Task objective:
Beginning at the line that contains "dari Persebaya", reproduce the entries below exactly, ending with the line that contains "Parketová dřevěná podlaha: z čeho je". Omit each picture.

Stored data:
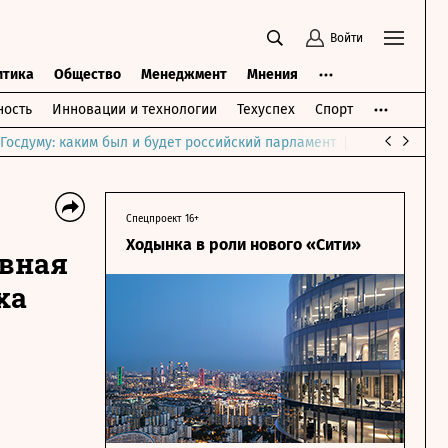
Войти
итика
Общество
Менеджмент
Мнения
ость
Инновации и технологии
Техуспех
Спорт
Госдуму: каким был и будет российский парламент
Война на Бли
Спецпроект 16+
Ходынка в роли нового «Сити»
овная
ха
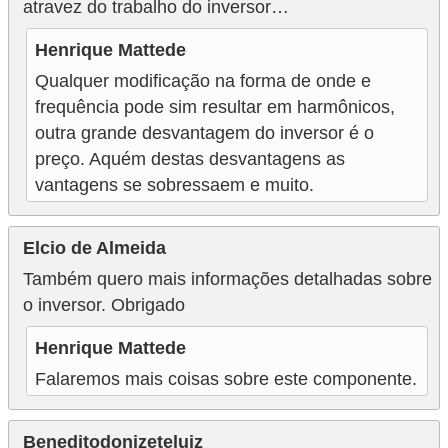
atravez do trabalho do inversor…
Henrique Mattede
Qualquer modificação na forma de onde e
frequência pode sim resultar em harmônicos,
outra grande desvantagem do inversor é o
preço. Aquém destas desvantagens as
vantagens se sobressaem e muito.
Elcio de Almeida
Também quero mais informações detalhadas sobre
o inversor. Obrigado
Henrique Mattede
Falaremos mais coisas sobre este componente.
Beneditodonizeteluiz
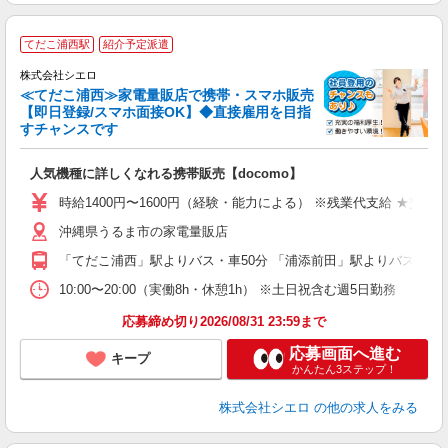
★
てだこ浦西駅
紹介予定派遣
♪
株式会社シエロ
≪てだこ浦西≫家電量販店で携帯・スマホ販売
【即日登録/スマホ面接OK】◆直接雇用を目指
すチャンスです
い
即
人気機種に詳しくなれる携帯販売【docomo】
あ
時給1400円〜1600円（経験・能力による） ※残業代支給 ★交通
K
沖縄県うるま市の家電量販店
貸
「てだこ浦西」駅よりバス・車50分 「浦添前田」駅よりバス・車5
10:00〜20:00（実働8h・休憩1h） ※土日祝含む週5日勤務
応募締め切り2026/08/31 23:59まで
応募画面へ進む
キープ
かんたん3ステップ！
株式会社シエロ
の他の求人をみる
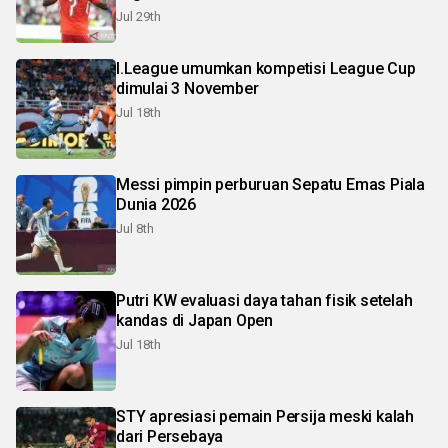
Jul 29th
I.League umumkan kompetisi League Cup
dimulai 3 November
Jul 18th
Messi pimpin perburuan Sepatu Emas Piala
Dunia 2026
Jul 8th
Putri KW evaluasi daya tahan fisik setelah
kandas di Japan Open
Jul 18th
STY apresiasi pemain Persija meski kalah
dari Persebaya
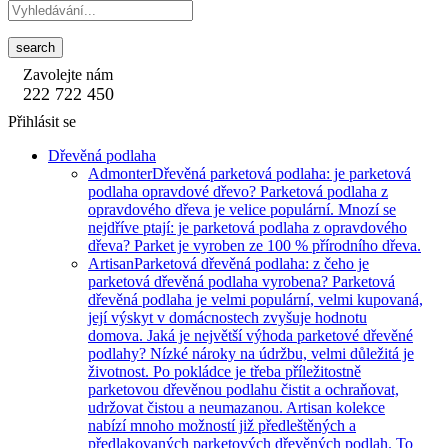
search
Zavolejte nám
222 722 450
Přihlásit se
Dřevěná podlaha
Admonter
Dřevěná parketová podlaha: je parketová
podlaha opravdové dřevo? Parketová podlaha z
opravdového dřeva je velice populární. Mnozí se
nejdříve ptají: je parketová podlaha z opravdového
dřeva? Parket je vyroben ze 100 % přírodního dřeva.
Artisan
Parketová dřevěná podlaha: z čeho je
parketová dřevěná podlaha vyrobena? Parketová
dřevěná podlaha je velmi populární, velmi kupovaná,
její výskyt v domácnostech zvyšuje hodnotu
domova. Jaká je největší výhoda parketové dřevěné
podlahy? Nízké nároky na údržbu, velmi důležitá je
životnost. Po pokládce je třeba příležitostně
parketovou dřevěnou podlahu čistit a ochraňovat,
udržovat čistou a neumazanou. Artisan kolekce
nabízí mnoho možností již předleštěných a
předlakovaných parketových dřevěných podlah. To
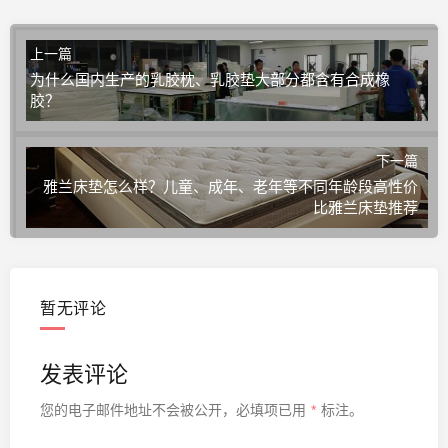
上一篇
为什么国内生产的乳胶枕、乳胶垫大部分都含有合成橡
胶？
下一篇
雅兰床垫怎么样？儿童、成年、老年等不同年龄段高性价
比雅兰床垫推荐
暂无评论
发表评论
您的电子邮件地址不会被公开，
必填项已用
*
标注。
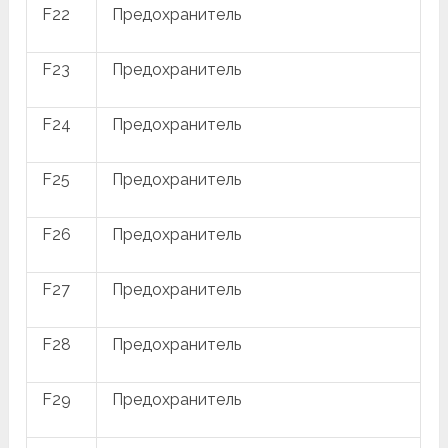
F22
Предохранитель
F23
Предохранитель
F24
Предохранитель
F25
Предохранитель
F26
Предохранитель
F27
Предохранитель
F28
Предохранитель
F29
Предохранитель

Answer section:
dari Persebaya
search
Zavolejte nám
222 722 450
Přihlásit se
Dřevěná podlaha
Admonter
Dřevěná parketová podlaha: je parketová
podlaha opravdové dřevo? Parketová podlaha z
opravdového dřeva je velice populární. Mnozí se
nejdříve ptají: je parketová podlaha z opravdového
dřeva? Parket je vyroben ze 100 % přírodního dřeva.
Artisan
Parketová dřevěná podlaha: z čeho je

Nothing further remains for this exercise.